- YOUR GOAL
Only one number is wanted: the count of lines in the records below that hold the word "arrow".

- GIVEN ENTRIES
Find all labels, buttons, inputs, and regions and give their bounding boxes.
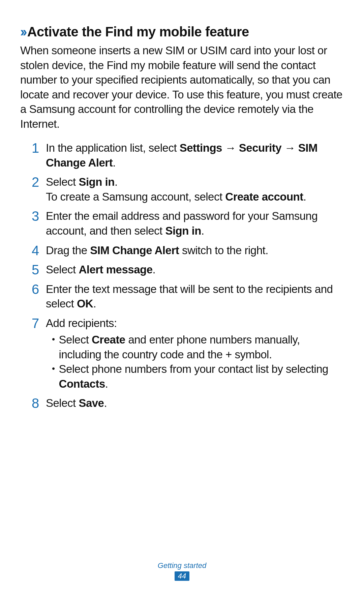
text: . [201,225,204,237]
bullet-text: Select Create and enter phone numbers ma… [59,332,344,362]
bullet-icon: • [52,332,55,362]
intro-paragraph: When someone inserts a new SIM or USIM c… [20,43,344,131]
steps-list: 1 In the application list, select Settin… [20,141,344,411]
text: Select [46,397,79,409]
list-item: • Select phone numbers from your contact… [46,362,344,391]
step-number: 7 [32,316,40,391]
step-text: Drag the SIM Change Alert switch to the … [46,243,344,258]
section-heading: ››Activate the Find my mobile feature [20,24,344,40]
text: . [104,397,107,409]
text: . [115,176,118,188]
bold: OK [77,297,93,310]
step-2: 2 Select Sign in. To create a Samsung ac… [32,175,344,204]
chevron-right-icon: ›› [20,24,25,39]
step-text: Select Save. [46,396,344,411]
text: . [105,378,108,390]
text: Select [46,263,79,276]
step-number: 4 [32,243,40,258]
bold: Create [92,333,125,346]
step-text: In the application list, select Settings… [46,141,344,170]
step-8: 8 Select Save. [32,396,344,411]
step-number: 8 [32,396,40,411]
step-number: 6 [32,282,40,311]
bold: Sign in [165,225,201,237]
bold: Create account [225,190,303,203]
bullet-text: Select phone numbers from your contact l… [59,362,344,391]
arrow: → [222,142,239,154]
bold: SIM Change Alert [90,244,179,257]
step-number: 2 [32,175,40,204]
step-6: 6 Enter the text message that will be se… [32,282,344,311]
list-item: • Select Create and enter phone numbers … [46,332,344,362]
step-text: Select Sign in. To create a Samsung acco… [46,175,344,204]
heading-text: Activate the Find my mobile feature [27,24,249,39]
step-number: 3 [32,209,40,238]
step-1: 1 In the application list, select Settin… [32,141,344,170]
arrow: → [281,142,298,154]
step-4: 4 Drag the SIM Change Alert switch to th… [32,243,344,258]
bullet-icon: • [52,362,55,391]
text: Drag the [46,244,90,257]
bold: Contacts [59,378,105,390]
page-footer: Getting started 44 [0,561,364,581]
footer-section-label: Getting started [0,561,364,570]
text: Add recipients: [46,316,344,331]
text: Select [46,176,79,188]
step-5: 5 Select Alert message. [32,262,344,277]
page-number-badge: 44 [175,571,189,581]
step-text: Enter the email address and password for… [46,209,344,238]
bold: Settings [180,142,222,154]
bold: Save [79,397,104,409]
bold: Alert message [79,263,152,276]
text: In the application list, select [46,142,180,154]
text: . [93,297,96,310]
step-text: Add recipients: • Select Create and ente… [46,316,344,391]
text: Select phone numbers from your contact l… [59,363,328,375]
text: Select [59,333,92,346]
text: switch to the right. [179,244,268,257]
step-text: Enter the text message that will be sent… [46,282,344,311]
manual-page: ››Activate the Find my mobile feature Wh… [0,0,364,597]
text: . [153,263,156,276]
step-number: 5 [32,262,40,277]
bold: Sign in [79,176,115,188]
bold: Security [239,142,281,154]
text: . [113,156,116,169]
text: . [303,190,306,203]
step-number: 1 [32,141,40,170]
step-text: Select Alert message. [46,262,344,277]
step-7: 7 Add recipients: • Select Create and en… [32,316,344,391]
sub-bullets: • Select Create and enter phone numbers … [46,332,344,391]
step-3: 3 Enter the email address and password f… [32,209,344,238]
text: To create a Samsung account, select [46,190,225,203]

- EXPECTED ANSWER
2